The U.S. oil and natural gas rig count this week rose for a third week in a row as high prices encourage increased spending at the wellpad, boosting demand for some oilfield services companies.
The oil and gas rig count, an early indicator of future output, rose two to 758 in the week to July 22, its highest since March 2020, energy services firm Baker Hughes Co said in its closely followed report on Friday.
U.S. oil rigs were steady at 599 this week, while gas rigs rose two to 155.
The world's largest oilfield service providers this week posted mixed second-quarter results, with Baker Hughes warning that the demand outlook for the next 12 to 18 months was “deteriorating,” while Schlumberger NV posted an upbeat outlook due to a boost in activity driven by stronger oil and gas prices.

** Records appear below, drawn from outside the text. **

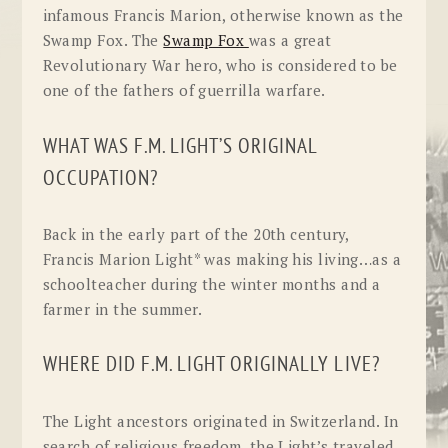
infamous Francis Marion, otherwise known as the
Swamp Fox. The
Swamp Fox
was a great
Revolutionary War hero, who is considered to be
one of the fathers of guerrilla warfare.
WHAT WAS F.M. LIGHT’S ORIGINAL
OCCUPATION?
Back in the early part of the 20th century,
Francis Marion Light* was making his living…as a
schoolteacher during the winter months and a
farmer in the summer.
WHERE DID F.M. LIGHT ORIGINALLY LIVE?
The Light ancestors originated in Switzerland. In
search of religious freedom, the Light’s traveled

Global crude prices hovered above $100 per barrel last quarter, fueled by tight supplies following Western sanctions on Russia, a major producer, and as energy consumption returned to near pre-pandemic levels.
Halliburton Co predicted “multiple years,” of increased activity, with spending gains in North America on track to eclipse 35%, its chief executive said, adding its hydraulic fracking equipment was sold out for the rest of the year.
Oil output in the Permian in Texas and New Mexico, the biggest U.S. shale oil basin, is due to rise to a record 5.445 million barrels per day in August, according to federal data.
U.S. financial services firm Cowen & Co said the independent exploration and production companies it tracks plan to boost spending by about 30% in 2022 versus 2021 after increasing spending about 4% in 2021 versus 2020.
That follows a drop in capital expenditures of roughly 48% in 2020 and 12% in 2019.